What are Singapore Savings Bonds?
Singapore Savings Bonds (SSBs) are a type of specially-issued Singapore Government Securities (SGSs) that is meant for Singaporeans who want to increase their savings but at a risk-free way. This offer is exclusively available only for individual Singapore retail investors and aims to complement the other options available to grow their eggnest.
What are the Returns Like?
A Singapore Savings Bondholder (SSB) can expect to receive a yield that matches the Singapore Government Securities (SGS) yield of the same holding period at the time the SSB is issued. The yield is higher for longer holding periods and is reflected through SSB through a step-up component. Each issue of SSB will have their own fixed yield and will not change after you have purchased them. A quick check with the Monetary of Singapore (MAS) website indicates that the historical 10-year SGS yield is between 0.80% to 3%. 10-year SSB yields have ranged from 0.80% to 2.78% since its introduction in 2015. Investors can check the yields of their SSB portfolio by logging into MAS SSB's page.
How are the Returns for the Latest Issue?
The average yield for the latest issue of Singapore Savings Bonds is 0.35% for a holding period of 1 year and 1.15% for a holding period of 10 years as seen on Singapore Savings Bonds website. The rates are accurate as of Mar 2021.
Why is it Risk-Free?
Investors can sell their SSBs at cost to the government anytime and receive their money back within a month without any penalty. This feature allows investors to sell their lower yielding SSBs bought previously to buy higher yielding SSBs when market interest rate rises. Hence SSBs have effectively no interest rate risk. In addition SSBs are principal-guaranteed by the Singapore Government which makes it even safer than fixed deposits which is only insured for a sum of up to $75,000 (see Singapore Savings Bonds vs Fixed Deposits for a comparison).
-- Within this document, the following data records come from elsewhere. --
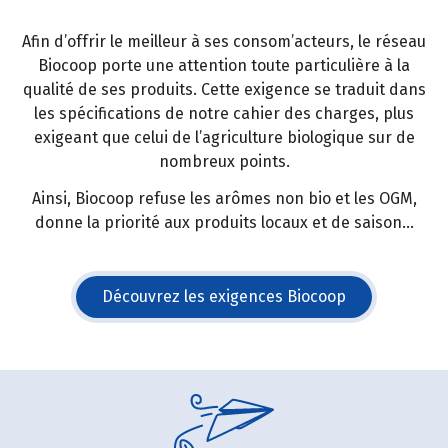
Afin d’offrir le meilleur à ses consom’acteurs, le réseau
Biocoop porte une attention toute particulière à la
qualité de ses produits. Cette exigence se traduit dans
les spécifications de notre cahier des charges, plus
exigeant que celui de l’agriculture biologique sur de
nombreux points.
Ainsi, Biocoop refuse les arômes non bio et les OGM,
donne la priorité aux produits locaux et de saison...
Découvrez les exigences Biocoop
(s'ouvre dans une nouvelle fe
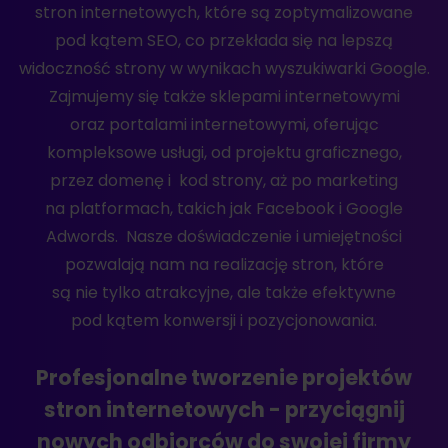
stron internetowych, które są zoptymalizowane
pod kątem SEO, co przekłada się na lepszą
widoczność strony w wynikach wyszukiwarki Google.
Zajmujemy się także sklepami internetowymi
oraz portalami internetowymi, oferując
kompleksowe usługi, od projektu graficznego,
przez domenę i kod strony, aż po marketing
na platformach, takich jak Facebook i Google
Adwords. Nasze doświadczenie i umiejętności
pozwalają nam na realizację stron, które
są nie tylko atrakcyjne, ale także efektywne
pod kątem konwersji i pozycjonowania.
Profesjonalne tworzenie projektów
stron internetowych - przyciągnij
nowych odbiorców do swojej firmy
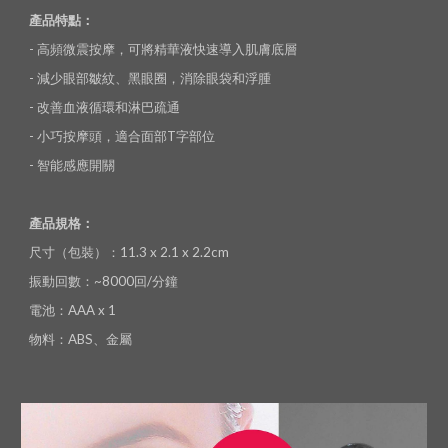
產品特點：
- 高頻微震按摩，可將精華液快速導入肌膚底層
- 減少眼部皺紋、黑眼圈，消除眼袋和浮腫
- 改善血液循環和淋巴疏通
- 小巧按摩頭，適合面部T字部位
- 智能感應開關
產品規格：
尺寸（包裝）：11.3 x 2.1 x 2.2cm
振動回數：~8000回/分鐘
電池：AAA x 1
物料：ABS、金屬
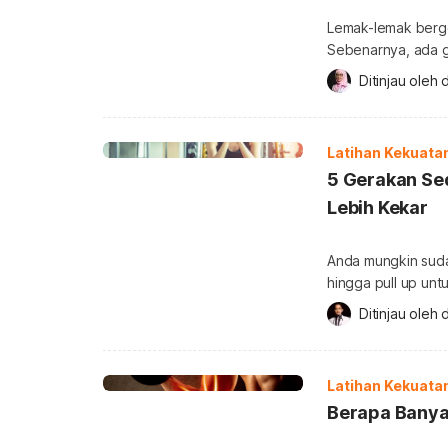
Lemak-lemak berge
Sebenarnya, ada g
rumah tanpa harus 
Ditinjau oleh 
d
ingin mengecilkan
dalam Tak ada car
dengan […]
Latihan Kekuata
5 Gerakan Se
Lebih Kekar
Anda mungkin suda
hingga pull up un
bagaimana dengan 
Ditinjau oleh 
d
Anda juga perlu m
makin ideal. Lanta
dan bokong? Yuk, b
Latihan Kekuata
Berapa Banyak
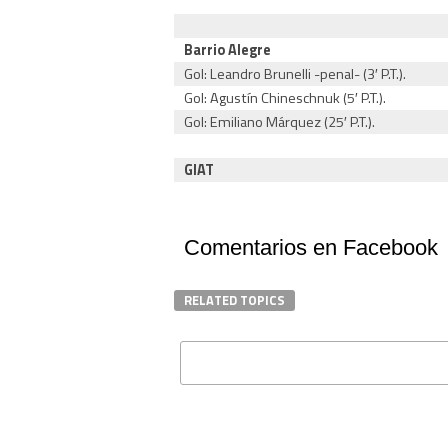
Barrio Alegre
Gol: Leandro Brunelli -penal- (3′ P.T.).
Gol: Agustín Chineschnuk (5′ P.T.).
Gol: Emiliano Márquez (25′ P.T.).
GIAT
Comentarios en Facebook
RELATED TOPICS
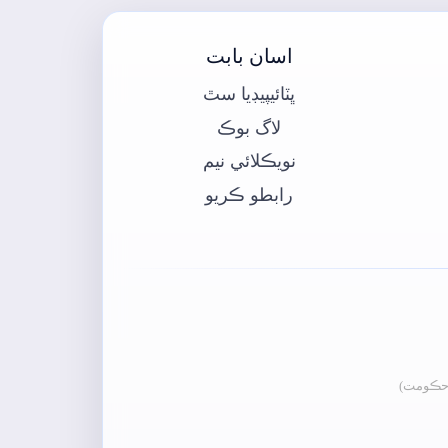
اسان بابت
ڀٽائيپيڊيا سٿ
لاگ بوڪ
نويڪلائي نيم
رابطو ڪريو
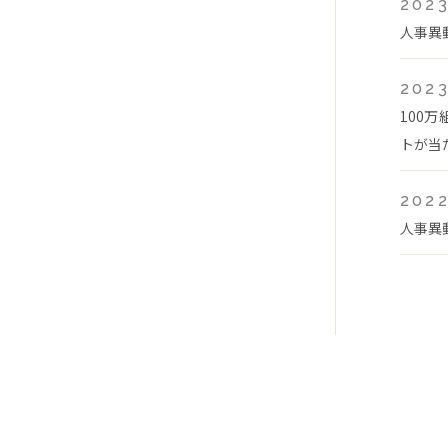
2023
人事異
2023
100
トが当
2022
人事異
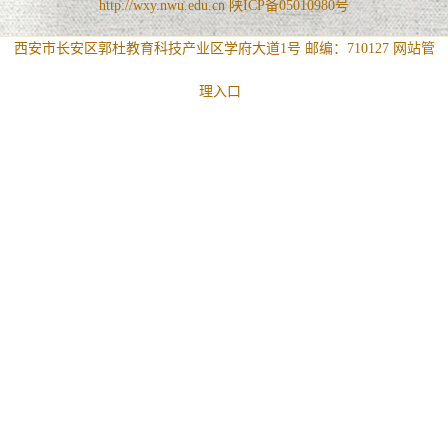
http://wxy.nwu.edu.cn 陕ICP备05010980号
西安市长安区郭杜教育科技产业区学府大道1号 邮编：710127
网站管
理入口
Other Important Features of Singapore
- Issued monthly starting from October 2015
- Maximum 10 years holding period
- Minimum $500 purchase
- Fixed price of $500 with additional purchases or redemption in multiples of $500
- Maximum holding of $200,000 worth of SSBs at any point of time
- Can be bought using SRS or cash or a combination of both
- Non-transferable or selling to other individuals
- Yields and returns for each monthly monthly issue to be published in newspapers as well as on Singapore Savings Bonds website
- Interest paid every 6 months after purchase of SSBs on the 1st business day
- Applications open on the 1st and closes on the 4th last business day of every month
- Results of applications to be released on the 3rd last business day of every month
What do I need to apply for the Singapore
- An individual CDP Securities account (SGX website on opening CDP account)
- Direct Crediting Service to link your CDP Securities account to your bank account so that interest can be credited straight to your bank account (SGX website on Direct Crediting Service)
- Application through local banks ATMs (cash applications) or online internet banking (cash or SRS applications) from 7 a.m. to 9 p.m. Monday to Saturday excluding public holidays
- $2 transaction fee for application
The Verdict on Singapore Savings Bonds
SSBs are designed in such a way such as to allow the average retail investor to have access to SGS bonds minus the risk of capital loss. It is basically a gift from the Singapore government and its an alternative investment product as compared to higher risk products. However, the yields of SSBs are inferior to investment products and even fixed deposit rates. The step-up component and the risk-free nature may somewhat compensate the low yields over the longer run and shrewd investors will do well to note that every monthly issue has a different yield and if one times a purchase properly, he or she might end up with a SSB yield that is more rewarding than usual.